Let’s now also use state and school holidays.
reg3 <- lm(dsales ~ day + month + StateHoliday + SchoolHoliday, data=sales)
#summary(reg3)
What about the effect of competition?
reg4 <- lm(dsales ~ day + month + StateHoliday + SchoolHoliday + competition, data=sales)
#summary(reg4)
IN-CLASS EXERCISE 6: Controlling for day of the week, month, state and school holidays, do promotions increase sales?
#stargazer(reg3, reg4, reg5, type="text")
Let’s load the test data set from kaggle, create date, day of the week and month variables.
test <- read.csv("C:/Users/dvorakt/Google Drive/business analytics/labs/lab10/test.csv")
#test <- read.csv("https://www.dropbox.com/s/atatbelumf8glhy/rossmann_test.csv?raw=1")
test$Date <- as.Date(test$Date)
test$day <- wday(test$Date, label = TRUE, abbr = TRUE)
test$day <- factor(test$day, ordered=FALSE)
test$month <- month(test$Date, label = TRUE)
test$month <- factor(test$month, ordered=FALSE)
summary(test)
## Id Store DayOfWeek Date
## Min. : 1 Min. : 1.0 Min. :1.000 Min. :2015-08-01
## 1st Qu.:10273 1st Qu.: 279.8 1st Qu.:2.000 1st Qu.:2015-08-12
## Median :20545 Median : 553.5 Median :4.000 Median :2015-08-24
## Mean :20545 Mean : 555.9 Mean :3.979 Mean :2015-08-24
## 3rd Qu.:30816 3rd Qu.: 832.2 3rd Qu.:6.000 3rd Qu.:2015-09-05
## Max. :41088 Max. :1115.0 Max. :7.000 Max. :2015-09-17
##
## Open Promo StateHoliday SchoolHoliday
## Min. :0.0000 Min. :0.0000 0:40908 Min. :0.0000
## 1st Qu.:1.0000 1st Qu.:0.0000 a: 180 1st Qu.:0.0000
## Median :1.0000 Median :0.0000 Median :0.0000
## Mean :0.8543 Mean :0.3958 Mean :0.4435
## 3rd Qu.:1.0000 3rd Qu.:1.0000 3rd Qu.:1.0000
## Max. :1.0000 Max. :1.0000 Max. :1.0000
## NA's :11
## day month
## Sun :5992 Aug:26536
## Mon :5992 Sep:14552
## Tues :5992
## Wed :5992
## Thurs:5992
## Fri :5136
## Sat :5992
We see we have to predict sales from August 1, 2015 to September 15, 2015. The kaggle competition says that days when a store is closed will not be counted. Our predictions will be evaluated using root mean square percentage error.

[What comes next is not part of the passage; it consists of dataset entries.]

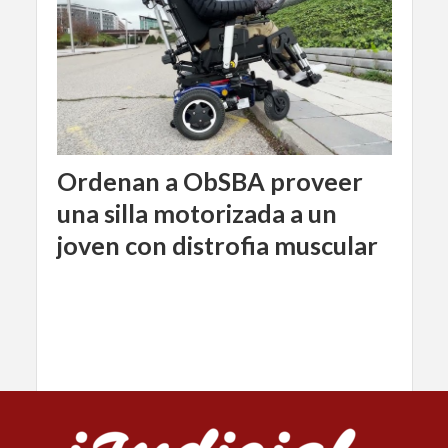
Ordenan a ObSBA proveer
una silla motorizada a un
joven con distrofia muscular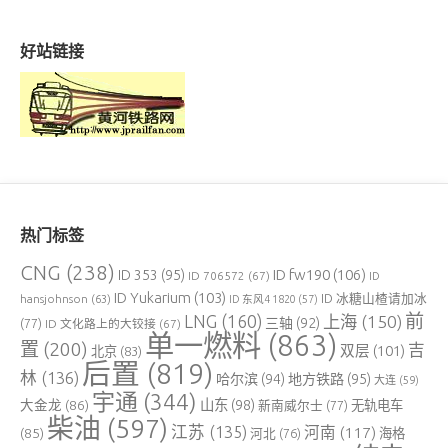
好站链接
热门标签
CNG
(238)
ID fw190
(106)
ID 353
(95)
ID 706572
(67)
ID
ID Yukarium
(103)
ID 冰糖山楂请加冰
hansjohnson
(63)
ID 东风4 1820
(57)
前
LNG
(160)
上海
(150)
三轴
(92)
(77)
ID 文化路上的大铰接
(67)
单一燃料
(863)
置
(200)
吉
双层
(101)
北京
(83)
后置
(819)
林
(136)
哈尔滨
(94)
地方铁路
(95)
大连
(59)
宇通
(344)
大金龙
(86)
山东
(98)
新南威尔士
(77)
无轨电车
柴油
(597)
江苏
(135)
河南
(117)
(85)
河北
(76)
海格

\(\textrm{RMSPE} = \sqrt{\frac{1}{n} \sum_{i=1}^{n} \left(\frac{y_i - \hat{y}_i}{y_i}\right)^2}\)
We’ll merge in average sales from the training data. This is because we will use average daily sales from the training data to make predictions for sales for the next 6 weeks.
test <- inner_join(test, select(stores, Store, av_sales), by="Store")
We can use function predict() to predict dsales. Let’s first use our reg3 model which used day of the week, month and state and school holiday as predictors.
test$dsales <- predict(reg3, test)
The above created a vector of predicted percent deviation from average sales. However, we need to predict total sales rather than the percent deviation from average sales. Fortunately, since we know average sales we can calculate total sales by multiplying average sales (av_sales) by the percent deviation from average sales (dsales).
test$Sales <- test$av_sales*(1+test$dsales/100)
write.csv(select(test,Id, Sales), file = "C:/Users/dvorakt/Google Drive/business analytics/labs/lab10/submission.csv", row.names = FALSE)
This submission ranks about 2800.
IN-CLASS EXERCISE: Make a prediction using our reg5 model (it included Promo variable). DOes this model do better in the competition?